Eur Cytokine Netw 2011 Dec;22(4):181-6

Department of Nutrition and Biochemistry, School of Public Health and Institute of Public Health Research, Tehran University of Medical Sciences, Tehran, Iran; Endocrine and Metabolism Research Center (EMRC), Obesity and Food group set, Tehran University of Medical Sciences, Tehran, Iran.

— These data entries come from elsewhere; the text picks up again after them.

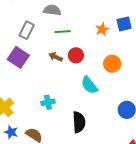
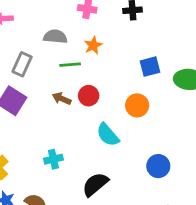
blue square: (124, 24) -> (150, 67), moved
orange star: (102, 29) -> (93, 45), moved
black semicircle: (79, 122) -> (95, 184), turned -125

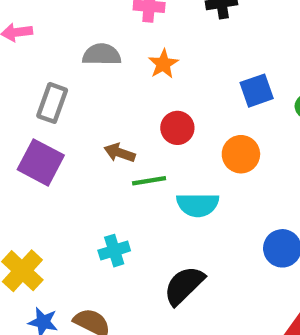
green line: (70, 65) -> (149, 181), moved
red circle: (89, 96) -> (177, 128), moved
cyan semicircle: (108, 135) -> (198, 205), turned -45

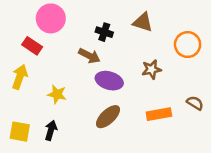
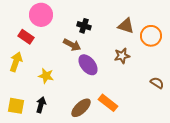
brown triangle: (143, 22) -> (126, 26), moved
purple ellipse: (109, 81) -> (88, 65), turned 35
orange rectangle: (159, 114) -> (108, 103), moved, turned 48
brown ellipse: (108, 117) -> (81, 108), moved

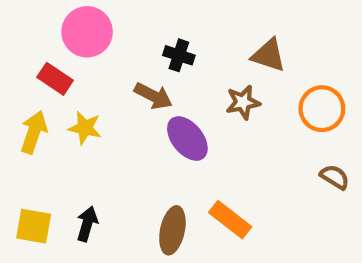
orange circle: (151, 36) -> (322, 109), moved
brown star: (122, 56) -> (243, 102), moved
yellow star: (46, 76) -> (85, 128), moved
brown ellipse: (81, 108) -> (172, 230), turned -35

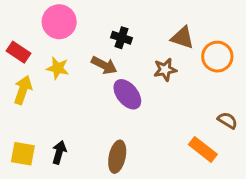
red rectangle: (55, 79) -> (19, 52), moved
orange circle: (322, 109) -> (217, 57), moved
yellow star: (85, 128) -> (58, 68), moved
orange rectangle: (230, 220) -> (203, 149), moved

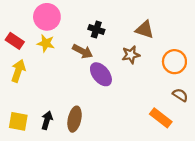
orange circle: (217, 57) -> (174, 62), moved
yellow star: (58, 68) -> (46, 43), moved
brown ellipse: (117, 157) -> (75, 119), moved

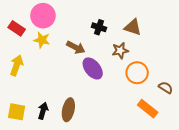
black cross: (96, 29) -> (99, 27), moved
red rectangle: (15, 41) -> (17, 28), moved
orange circle: (174, 62) -> (137, 73), moved

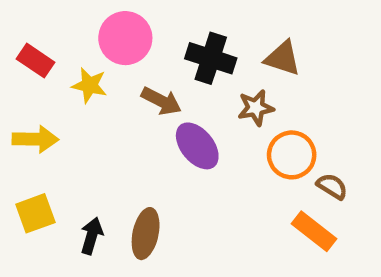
pink circle: (43, 16) -> (125, 38), moved
black cross: (99, 27) -> (211, 58), size x1.5
yellow arrow: (17, 65) -> (35, 139), turned 72
brown semicircle: (166, 88) -> (332, 186), moved
yellow square: (17, 112) -> (35, 213), moved, turned -30

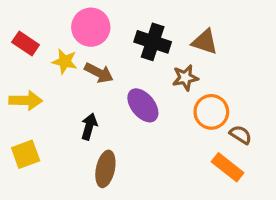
brown arrow: (161, 101) -> (99, 73), moved
black arrow: (92, 236) -> (89, 127), moved

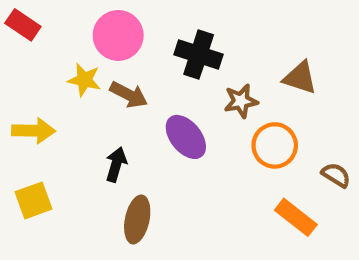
brown triangle: (205, 42) -> (300, 78), moved
red rectangle: (26, 43) -> (23, 25), moved
brown semicircle: (241, 135) -> (336, 175), moved

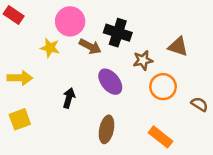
brown arrow: (129, 95) -> (90, 46), moved
orange rectangle: (296, 217) -> (161, 137), moved
brown ellipse: (137, 219) -> (106, 129), moved

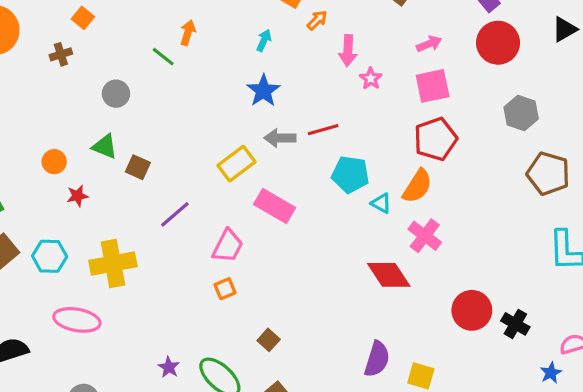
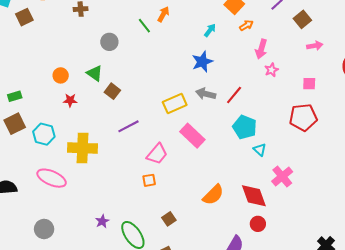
pink arrow: (429, 44) -> (315, 46), moved
pink square: (433, 86) -> (309, 84), size x0.6
red line: (323, 130) -> (234, 95), turned -48
orange semicircle: (417, 186) -> (213, 195), moved
red circle: (472, 310) -> (258, 224), moved, size x0.6

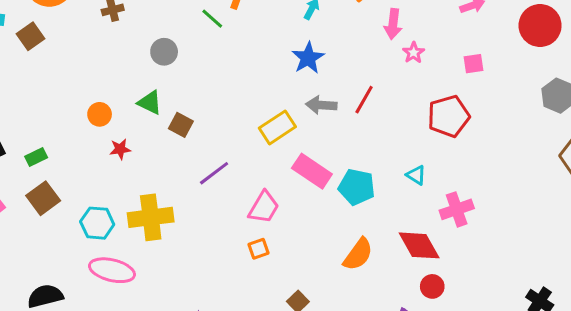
red pentagon: (303, 117) -> (449, 116), moved
cyan pentagon: (245, 127) -> (357, 187), moved
cyan hexagon: (44, 134) -> (97, 223), moved
pink cross: (282, 176) -> (457, 209), turned 30

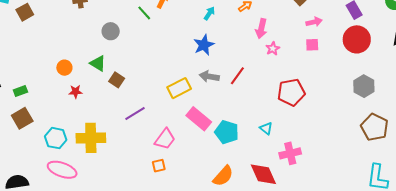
pink square: (473, 64) -> (312, 45), moved

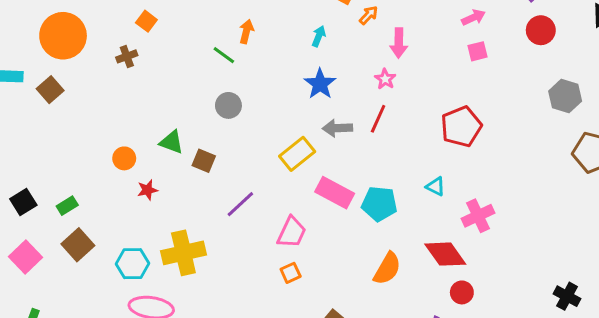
gray circle: (111, 31) -> (228, 105), moved
red circle: (357, 39) -> (541, 30), size x0.7
pink star: (273, 49) -> (385, 79), moved

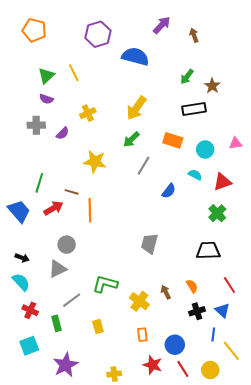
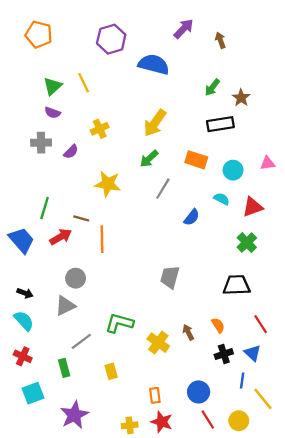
red cross: (30, 310) -> (23, 356), moved
orange rectangle: (142, 335) -> (155, 395), moved
red star: (153, 365) -> (162, 422), moved

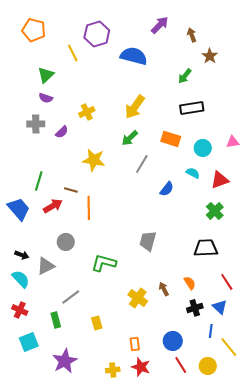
yellow line: (84, 83) -> (73, 53), moved
brown star: (241, 98) -> (210, 56), moved
gray triangle: (65, 306) -> (46, 266), moved
green L-shape: (119, 323) -> (104, 263), moved

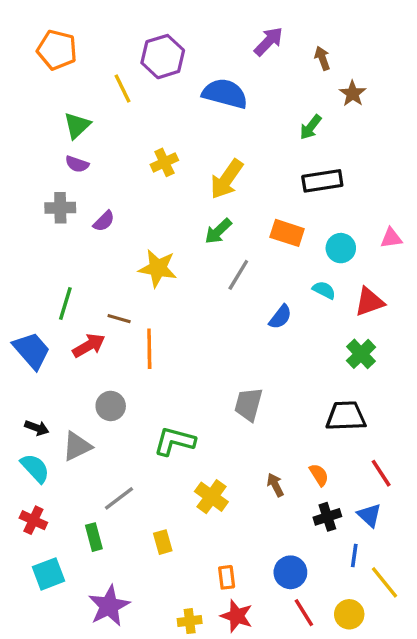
yellow cross: (87, 112) -> (164, 162), moved
yellow cross: (138, 298) -> (211, 497), moved

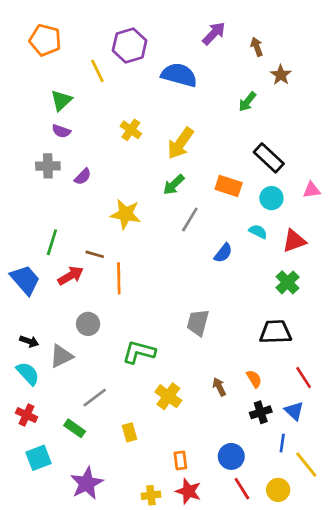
yellow cross: (164, 162) -> (131, 130), turned -30
black rectangle: (322, 181) -> (269, 158), moved, turned 52
green rectangle: (94, 537) -> (75, 428), turned -40

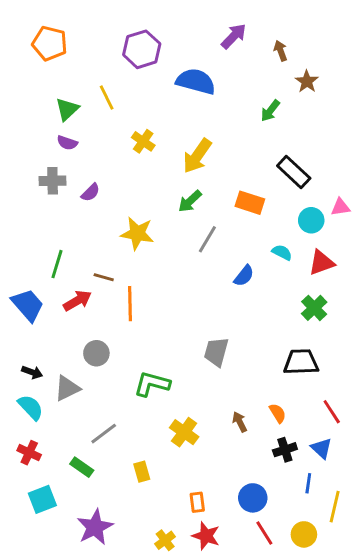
yellow line: (97, 71) -> (107, 98), moved
cyan circle: (271, 198) -> (311, 220), moved
yellow line: (306, 464) -> (335, 507), turned 52
yellow cross: (151, 495) -> (165, 540), turned -30

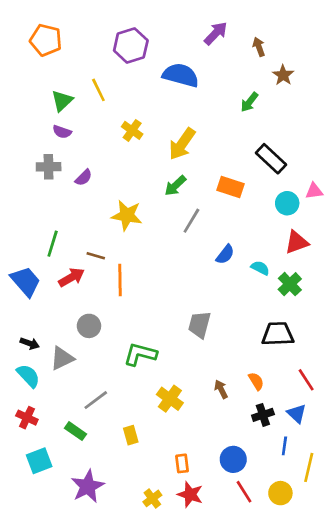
cyan semicircle: (282, 252) -> (260, 268), moved

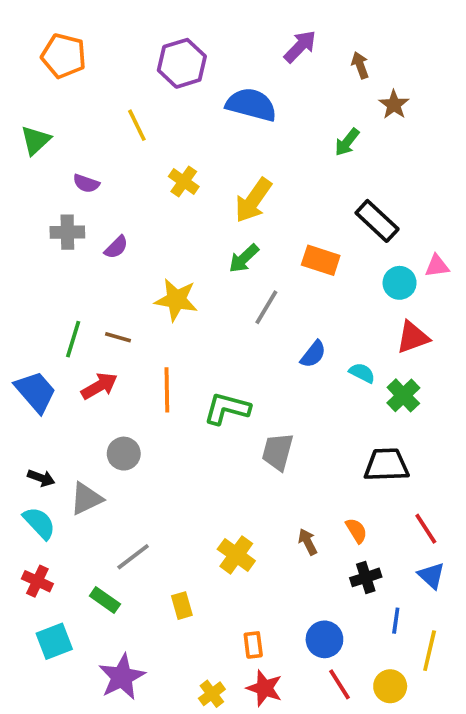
green triangle: (62, 101) -> (36, 140), moved
brown line: (96, 256) -> (118, 337), moved
green L-shape: (140, 354) -> (227, 409), moved
blue triangle: (297, 414) -> (431, 576), moved

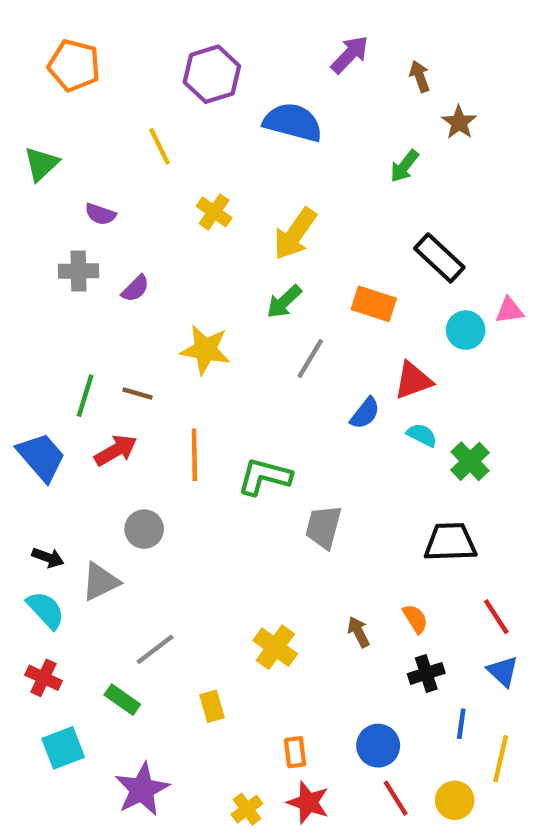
red triangle: (413, 337) -> (413, 380), moved

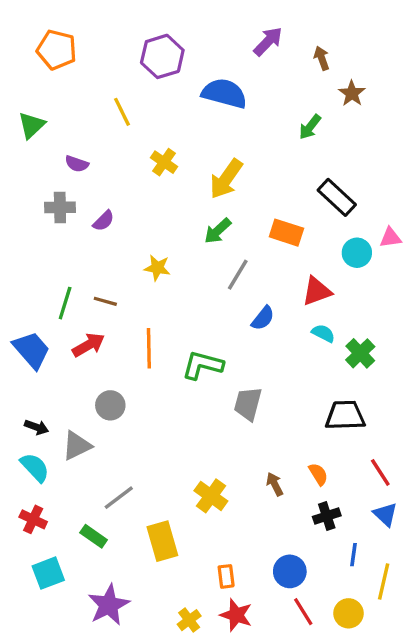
yellow star: (205, 350) -> (157, 268), size x0.7
blue semicircle: (365, 413) -> (263, 318), moved
yellow rectangle: (212, 706) -> (162, 541), size x1.6

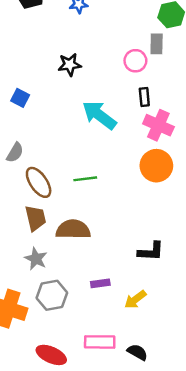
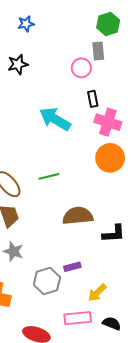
black star: (70, 65) -> (18, 64), moved
brown semicircle: (73, 230) -> (78, 216), moved
gray hexagon: (52, 295) -> (47, 281), moved
yellow arrow: (135, 300) -> (97, 293), moved

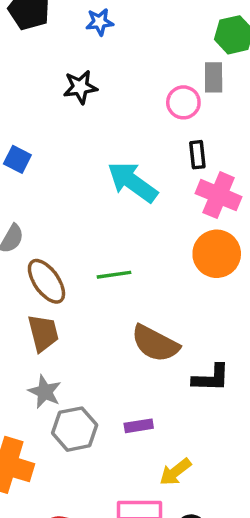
brown semicircle: (78, 216) -> (155, 343), turned -152
gray hexagon: (47, 281) -> (75, 429), moved

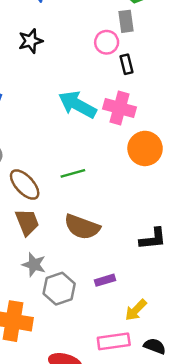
black rectangle: (197, 155) -> (126, 64), moved
pink cross: (219, 195) -> (119, 108), moved
brown semicircle: (155, 343) -> (82, 227), moved

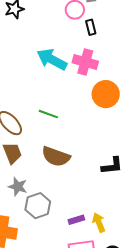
green line: (73, 173) -> (48, 114), turned 36
purple rectangle: (105, 280) -> (76, 220), moved
yellow arrow: (136, 310) -> (99, 222), turned 114

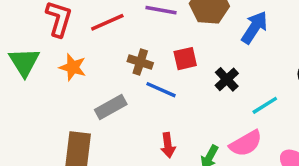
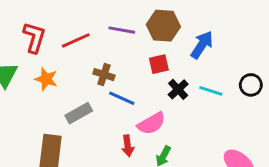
red square: (185, 59) -> (159, 64), moved
cyan line: (265, 105) -> (211, 91), moved, turned 50
pink semicircle: (246, 143) -> (151, 123), moved

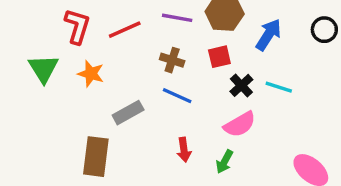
brown cross: (104, 75) -> (172, 60), moved
black circle: (251, 85) -> (324, 30), moved
pink semicircle: (151, 123) -> (240, 124), moved

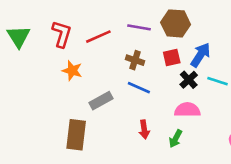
blue arrow: (269, 35) -> (200, 55), moved
green triangle: (43, 69) -> (19, 37), moved
pink semicircle: (240, 124) -> (187, 110), turned -150

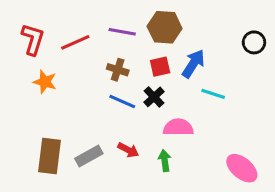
black cross: (189, 80) -> (154, 97), moved
gray rectangle: (101, 101) -> (89, 156), moved
red arrow: (144, 129) -> (128, 150), turned -54
green arrow: (176, 139) -> (165, 161), turned 144

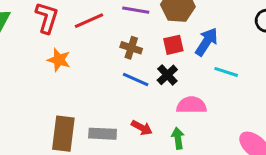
gray rectangle: (89, 156) -> (103, 134), turned 32

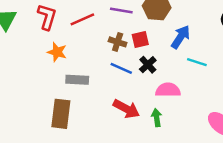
red square: (173, 45) -> (140, 39), moved
red arrow: (142, 128) -> (126, 109), size x1.5
gray rectangle: (103, 134) -> (77, 80), moved

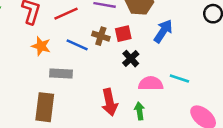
cyan line: (197, 62) -> (179, 79), moved
blue line: (121, 68) -> (77, 45), moved
red arrow: (126, 109) -> (110, 102), turned 50

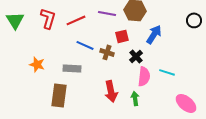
brown cross: (101, 36) -> (107, 52), moved
orange star: (41, 46) -> (37, 64), moved
black cross: (131, 59) -> (136, 56), moved
pink semicircle: (151, 83) -> (144, 76), turned 96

The aims of this study were to evaluate the short-term effects of laparoscopic restrictive bariatric surgery (LRBS) on plasma levels of vaspin and the potential associations of changes in vaspin levels with changes in anthropometric indices, insulin-resistance and dietary intake. Thirty, severely obese subjects (21 female; mean age, 32.5 years) with a mean body mass index (BMI) of 44.1 ± 4.9 kg/m(2) underwent LRBS. Measurements of anthropometric indices, dietary intakes, physical activity and plasma vaspin concentrations were performed prior to, and six weeks after LRBS. Insulin-sensitivity was estimated using the homeostasis model assessment of insulin-resistance (HOMA-IR). Six weeks after LRBS, BMI decreased to a mean of 38.4 ± 4.9 kg/m(2). Significant reductions were also observed in waist circumference (WC), daily intakes of calorie, fat and protein, and plasma concentrations of triglyceride. No significant change was observed in fasting levels of insulin, blood sugar or HOMA-IR. Vaspin decreased significantly (0.26 ± 0.17 vs 0.36 ± 0.20, p=0.048) following surgery. While the percentage change of vaspin was not correlated with percent changes in anthropometric indices and HOMA-IR, it correlated positively with the percentage change in intake of calories, fat and protein: this correlation remained significant even after adjustment for sex and changes in WC and HOMA-IR. Our study suggests that LRBS decreases the serum vaspin concentrations in parallel with the restriction of dietary intake. Furthermore, decreased levels of vaspin early after LRBS seem more likely to result from decreased dietary intake rather than weight-loss-induced insulin sensitivity improvement.